## Task item
Restate word for word the lines from the one containing "race humaine survit difficilement..." through the end of the listing below, with both ends included.

%%

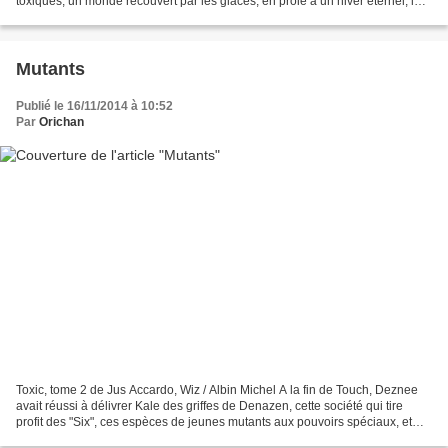
toxiques, un monde recouvert par les glaces, en proie à un hiver éternel, la
race humaine survit difficilement...
Mutants
Publié le 16/11/2014 à 10:52
Par
Orichan
Toxic, tome 2 de Jus Accardo, Wiz / Albin Michel A la fin de Touch, Deznee
avait réussi à délivrer Kale des griffes de Denazen, cette société qui tire
profit des "Six", ces espèces de jeunes mutants aux pouvoirs spéciaux, et
tous deux s'était réfugiés...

%%

## Output
race humaine survit difficilement...
Mutants
Publié le 16/11/2014 à 10:52
Par
Orichan
Toxic, tome 2 de Jus Accardo, Wiz / Albin Michel A la fin de Touch, Deznee
avait réussi à délivrer Kale des griffes de Denazen, cette société qui tire
profit des "Six", ces espèces de jeunes mutants aux pouvoirs spéciaux, et
tous deux s'était réfugiés...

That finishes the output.